__Work order__
Filter the records below for the word "содействия". Keep each line that has it.

Material provided: Begin

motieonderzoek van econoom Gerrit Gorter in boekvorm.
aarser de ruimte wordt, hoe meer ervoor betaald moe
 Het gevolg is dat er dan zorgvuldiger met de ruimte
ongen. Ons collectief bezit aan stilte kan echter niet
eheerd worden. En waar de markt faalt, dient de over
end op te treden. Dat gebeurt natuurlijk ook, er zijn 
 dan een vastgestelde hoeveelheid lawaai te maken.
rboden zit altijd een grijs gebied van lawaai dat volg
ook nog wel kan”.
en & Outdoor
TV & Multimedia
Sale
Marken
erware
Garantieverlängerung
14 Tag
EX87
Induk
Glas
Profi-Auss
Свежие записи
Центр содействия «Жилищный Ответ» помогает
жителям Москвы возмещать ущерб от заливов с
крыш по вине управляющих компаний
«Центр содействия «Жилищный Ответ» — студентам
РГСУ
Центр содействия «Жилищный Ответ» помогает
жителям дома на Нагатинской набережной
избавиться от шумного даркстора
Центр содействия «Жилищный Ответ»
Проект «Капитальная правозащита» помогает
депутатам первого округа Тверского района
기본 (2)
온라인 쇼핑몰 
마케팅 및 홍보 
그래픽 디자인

Material provided: End

__Exercise answer__
Центр содействия «Жилищный Ответ» помогает
«Центр содействия «Жилищный Ответ» — студентам
Центр содействия «Жилищный Ответ» помогает
Центр содействия «Жилищный Ответ»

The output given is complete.